WHAT TO WORK ON:
Wherever the word "font" shows up in the data, report the line it sits in.

______

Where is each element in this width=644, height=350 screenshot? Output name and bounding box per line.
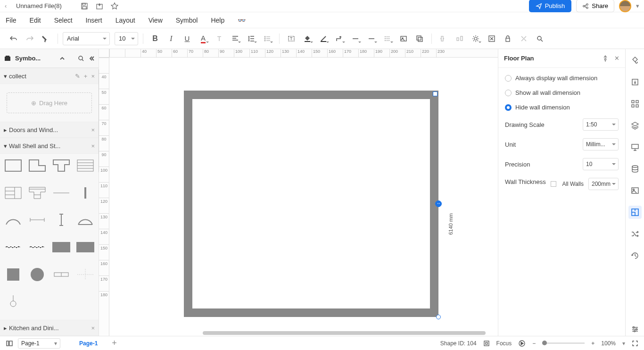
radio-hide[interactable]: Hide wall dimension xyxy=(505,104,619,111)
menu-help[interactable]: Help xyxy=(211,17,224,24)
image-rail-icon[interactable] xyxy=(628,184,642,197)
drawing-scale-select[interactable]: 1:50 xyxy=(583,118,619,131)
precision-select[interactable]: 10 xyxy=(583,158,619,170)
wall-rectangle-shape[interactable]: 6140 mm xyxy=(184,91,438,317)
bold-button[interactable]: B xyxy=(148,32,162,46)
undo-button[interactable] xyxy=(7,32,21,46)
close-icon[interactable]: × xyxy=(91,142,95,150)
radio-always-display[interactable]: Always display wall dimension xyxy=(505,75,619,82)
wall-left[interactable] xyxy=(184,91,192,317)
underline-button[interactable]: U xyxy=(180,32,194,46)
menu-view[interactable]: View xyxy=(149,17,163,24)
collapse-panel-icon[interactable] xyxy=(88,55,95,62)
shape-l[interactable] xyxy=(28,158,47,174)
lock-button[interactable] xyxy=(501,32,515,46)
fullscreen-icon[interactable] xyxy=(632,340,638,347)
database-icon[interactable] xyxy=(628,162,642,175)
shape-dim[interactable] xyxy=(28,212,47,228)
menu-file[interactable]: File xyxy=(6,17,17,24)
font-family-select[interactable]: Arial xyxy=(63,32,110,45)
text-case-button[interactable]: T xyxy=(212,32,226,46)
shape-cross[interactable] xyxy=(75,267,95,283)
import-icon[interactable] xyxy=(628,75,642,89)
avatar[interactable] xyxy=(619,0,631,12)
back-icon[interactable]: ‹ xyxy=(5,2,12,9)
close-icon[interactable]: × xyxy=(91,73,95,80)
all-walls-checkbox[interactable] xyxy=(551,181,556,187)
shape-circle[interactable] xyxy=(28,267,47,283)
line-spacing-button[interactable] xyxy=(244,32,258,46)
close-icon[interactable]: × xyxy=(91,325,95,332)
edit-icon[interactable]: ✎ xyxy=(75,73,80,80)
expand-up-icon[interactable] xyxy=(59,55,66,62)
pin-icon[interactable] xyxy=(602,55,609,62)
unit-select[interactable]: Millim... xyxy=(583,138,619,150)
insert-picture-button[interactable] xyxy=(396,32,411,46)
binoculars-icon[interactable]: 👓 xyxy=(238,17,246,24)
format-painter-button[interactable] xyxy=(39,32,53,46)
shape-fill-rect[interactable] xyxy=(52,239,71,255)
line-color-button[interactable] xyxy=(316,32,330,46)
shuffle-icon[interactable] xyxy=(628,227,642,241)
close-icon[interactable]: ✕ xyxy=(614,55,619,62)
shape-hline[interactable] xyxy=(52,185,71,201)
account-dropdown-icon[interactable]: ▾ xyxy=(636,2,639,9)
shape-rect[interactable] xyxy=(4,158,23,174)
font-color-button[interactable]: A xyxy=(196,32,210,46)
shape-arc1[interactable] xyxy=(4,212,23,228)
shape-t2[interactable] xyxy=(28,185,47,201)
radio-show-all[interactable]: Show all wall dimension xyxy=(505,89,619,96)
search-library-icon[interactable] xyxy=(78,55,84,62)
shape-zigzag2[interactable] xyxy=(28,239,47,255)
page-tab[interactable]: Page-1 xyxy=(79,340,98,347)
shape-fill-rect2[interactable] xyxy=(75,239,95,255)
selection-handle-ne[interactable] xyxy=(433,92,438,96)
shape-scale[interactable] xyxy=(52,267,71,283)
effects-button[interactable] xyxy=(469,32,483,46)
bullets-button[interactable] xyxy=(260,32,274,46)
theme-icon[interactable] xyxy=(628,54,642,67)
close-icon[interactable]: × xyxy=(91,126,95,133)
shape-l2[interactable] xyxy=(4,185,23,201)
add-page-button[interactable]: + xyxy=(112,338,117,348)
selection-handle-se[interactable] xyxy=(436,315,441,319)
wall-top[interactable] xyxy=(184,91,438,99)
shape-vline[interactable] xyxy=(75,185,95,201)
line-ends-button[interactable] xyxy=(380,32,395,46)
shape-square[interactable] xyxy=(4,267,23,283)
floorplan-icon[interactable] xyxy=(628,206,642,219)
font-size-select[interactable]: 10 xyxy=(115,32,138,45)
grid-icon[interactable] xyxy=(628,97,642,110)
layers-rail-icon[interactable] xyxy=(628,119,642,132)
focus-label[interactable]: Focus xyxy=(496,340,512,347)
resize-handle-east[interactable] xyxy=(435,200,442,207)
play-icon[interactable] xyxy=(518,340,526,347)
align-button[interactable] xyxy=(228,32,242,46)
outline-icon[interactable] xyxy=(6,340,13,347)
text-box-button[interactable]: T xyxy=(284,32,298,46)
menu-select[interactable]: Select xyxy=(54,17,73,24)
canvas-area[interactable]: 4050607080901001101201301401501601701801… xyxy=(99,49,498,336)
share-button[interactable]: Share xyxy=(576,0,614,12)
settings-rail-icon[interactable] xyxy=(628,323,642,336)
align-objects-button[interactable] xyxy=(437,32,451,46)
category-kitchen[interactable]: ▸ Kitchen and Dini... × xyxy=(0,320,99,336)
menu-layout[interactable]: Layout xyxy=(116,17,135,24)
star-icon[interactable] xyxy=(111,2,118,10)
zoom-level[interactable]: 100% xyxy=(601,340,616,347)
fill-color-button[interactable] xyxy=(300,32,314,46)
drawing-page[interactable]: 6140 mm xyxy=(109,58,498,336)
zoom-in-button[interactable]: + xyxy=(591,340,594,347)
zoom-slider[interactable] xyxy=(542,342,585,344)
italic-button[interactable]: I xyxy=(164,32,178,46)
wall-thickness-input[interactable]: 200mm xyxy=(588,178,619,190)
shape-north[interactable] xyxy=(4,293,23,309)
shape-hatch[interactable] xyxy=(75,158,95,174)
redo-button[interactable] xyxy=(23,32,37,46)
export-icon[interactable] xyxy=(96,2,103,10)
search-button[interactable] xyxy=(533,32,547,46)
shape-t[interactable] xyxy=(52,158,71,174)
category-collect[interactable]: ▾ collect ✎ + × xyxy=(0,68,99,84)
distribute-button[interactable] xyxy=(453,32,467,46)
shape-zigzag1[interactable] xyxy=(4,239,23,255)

______

WRITTEN RESPONSE:
font-family-select[interactable]: Arial xyxy=(63,32,110,45)
font-color-button[interactable]: A xyxy=(196,32,210,46)
font-size-select[interactable]: 10 xyxy=(115,32,138,45)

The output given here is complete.